→ WHAT TO DO
For each line of the listing that holds "betaalbare", show the full line.

(DATA begins)

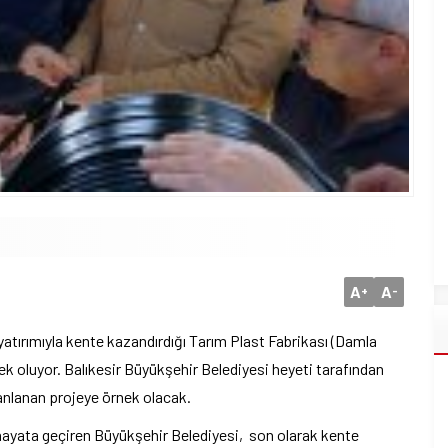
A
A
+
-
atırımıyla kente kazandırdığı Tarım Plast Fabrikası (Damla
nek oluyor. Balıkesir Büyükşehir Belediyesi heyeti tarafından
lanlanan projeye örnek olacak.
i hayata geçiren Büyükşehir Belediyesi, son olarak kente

(DATA ends)
(DATA begins)

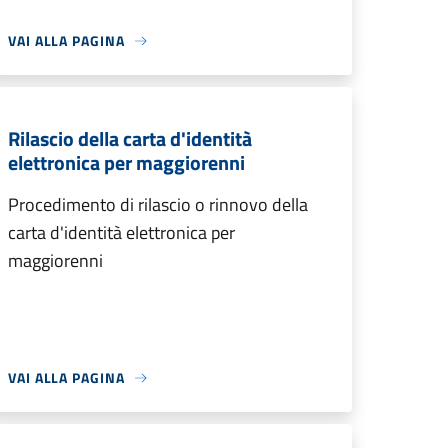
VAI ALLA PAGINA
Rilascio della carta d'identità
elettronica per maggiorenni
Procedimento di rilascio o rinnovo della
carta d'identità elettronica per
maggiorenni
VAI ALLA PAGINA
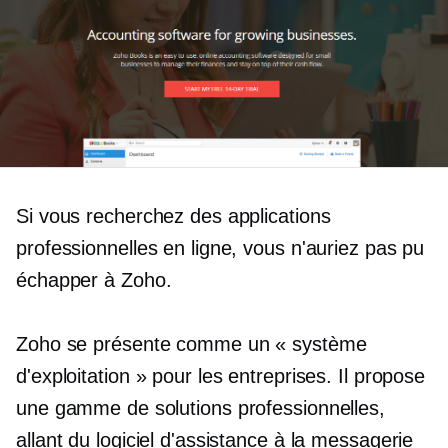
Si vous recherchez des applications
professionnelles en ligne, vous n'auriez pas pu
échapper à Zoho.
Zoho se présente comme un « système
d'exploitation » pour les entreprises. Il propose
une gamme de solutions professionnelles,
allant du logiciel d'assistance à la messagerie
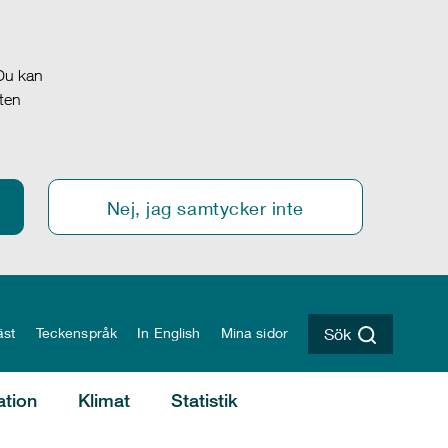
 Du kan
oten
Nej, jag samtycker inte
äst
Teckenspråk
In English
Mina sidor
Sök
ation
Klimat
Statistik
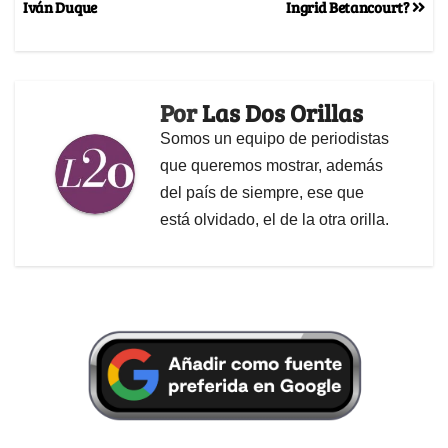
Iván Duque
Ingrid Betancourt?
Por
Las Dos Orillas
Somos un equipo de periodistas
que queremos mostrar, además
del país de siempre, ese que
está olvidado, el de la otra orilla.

(DATA ends)
(DATA begins)

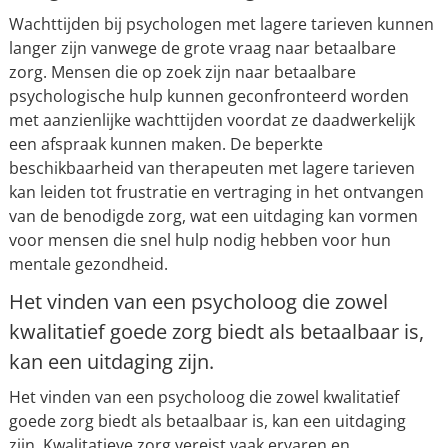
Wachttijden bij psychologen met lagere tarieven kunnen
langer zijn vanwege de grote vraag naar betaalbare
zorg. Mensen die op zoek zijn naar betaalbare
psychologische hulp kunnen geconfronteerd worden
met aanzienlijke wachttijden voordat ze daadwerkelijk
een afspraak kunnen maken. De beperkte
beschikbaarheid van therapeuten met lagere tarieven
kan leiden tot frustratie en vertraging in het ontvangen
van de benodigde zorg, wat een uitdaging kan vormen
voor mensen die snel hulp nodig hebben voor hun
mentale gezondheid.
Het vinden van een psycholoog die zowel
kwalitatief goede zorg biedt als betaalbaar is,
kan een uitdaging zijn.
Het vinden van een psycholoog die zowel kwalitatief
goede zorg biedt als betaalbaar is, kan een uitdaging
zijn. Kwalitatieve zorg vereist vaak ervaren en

(DATA ends)

→ ANSWER TO THIS EXERCISE
langer zijn vanwege de grote vraag naar betaalbare
zorg. Mensen die op zoek zijn naar betaalbare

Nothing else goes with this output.